The accident, which injured dozens of people, marred festivities for France’s July 14 Bastille Day, traditionally the cue for French families to embark on long summer holidays.

Traffic remained disrupted on Saturday on the central train line linking Paris to Orleans, Limoges and Toulouse, SNCF said. The Paris-Limoges train, on a regional service that travels slower than France’s TGV express trains, derailed at the station of Bretigny-sur-Orge, 26 km south of the capital. It was carrying about 385 people, SNCF said.

Workers spent the night cutting through tangled metal, but found no more victims. A crane lifted a carriage that fell onto its side and others torn open in the accident.

Local Essonne region prefect Michel Fuzeau said more bodies might still be found in the wreckage and under the tilted carriage but the rescue team’s dogs had not detected any more casualties so far. “We maintain our rescue operation,” he said.
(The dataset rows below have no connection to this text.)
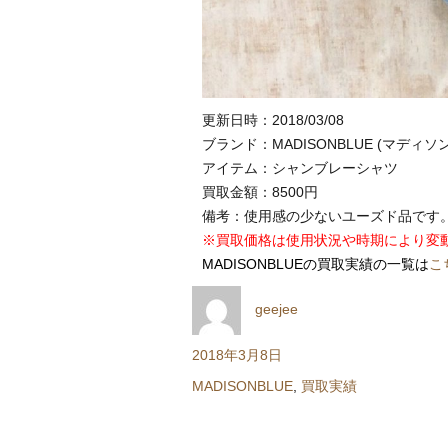
更新日時：2018/03/08
ブランド：MADISONBLUE (マディソ
アイテム：シャンブレーシャツ
買取金額：8500円
備考：使用感の少ないユーズド品です
※買取価格は使用状況や時期により変
MADISONBLUEの買取実績の一覧は
こ
投
geejee
稿
者
投
2018年3月8日
稿
カ
MADISONBLUE
,
買取実績
日:
テ
ゴ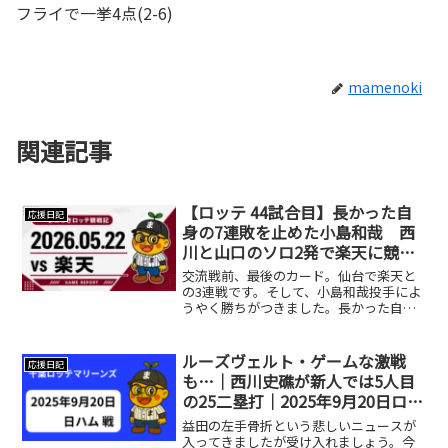
フライで一挙4点(2-6)
mamenoki
関連記事
【ロッテ 44試合目】長かった自
応援日記
身の7連敗を止めた小島和哉 西
川と山口のソロ2発で楽天に競り
勝つ
交流戦前、最後のカード。仙台で楽天と
の3連戦です。そして、小島和哉投手によ
うやく勝ちがつきました。長かった自身
の7連敗を止め、昨年9月7日の西武戦以来
となる勝利です。昨年はチーム成績も厳
しく、「10勝が見たい」「吉井監督に餞
ルーズヴェルト・ゲームな激戦
応援日記
を」と、小島さん...
も…｜西川史礁が新人では5人目
の25二塁打｜2025年9月20日ロッ
テ対日ハム
益田の左手骨折という悲しいニュースが
入ってきましたが受け入れましょう。今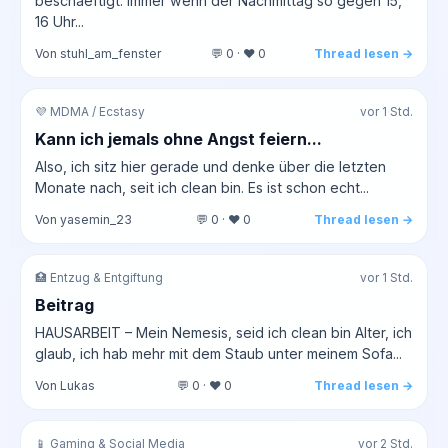
beschaeftigt. Immer wenn der Nachmittag so gegen 15,
16 Uhr...
Von stuhl_am_fenster
💬 0 · ❤️ 0
Thread lesen →
💜 MDMA / Ecstasy
vor 1 Std.
Kann ich jemals ohne Angst feiern...
Also, ich sitz hier gerade und denke über die letzten
Monate nach, seit ich clean bin. Es ist schon echt...
Von yasemin_23
💬 0 · ❤️ 0
Thread lesen →
🏥 Entzug & Entgiftung
vor 1 Std.
Beitrag
HAUSARBEIT – Mein Nemesis, seid ich clean bin Alter, ich
glaub, ich hab mehr mit dem Staub unter meinem Sofa...
Von Lukas
💬 0 · ❤️ 0
Thread lesen →
📱 Gaming & Social Media
vor 2 Std.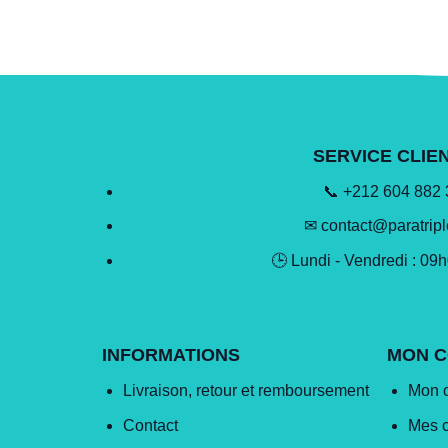
SERVICE CLIE
📞 +212 604 882
✉ contact@paratrip
🕒 Lundi - Vendredi : 09
INFORMATIONS
MON 
Livraison, retour et remboursement
Mon 
Contact
Mes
The train crashed just a few days after the government unveiled details of planned investments in the railway network.

Transport Minister Frederic Cuvillier told France Info the accident could have been worse if the driver had not reacted quickly to avoid hitting another train 200 metres away.

“Everything was fine and then all of a sudden it was if we were riding through gravel,” Clement, 17, one of the train’s passengers, who was in the second coach, told Reuters. “Then the wagon in front of me started to tilt over.”

President François Hollande raced to the scene on Friday to commiserate with families of the victims.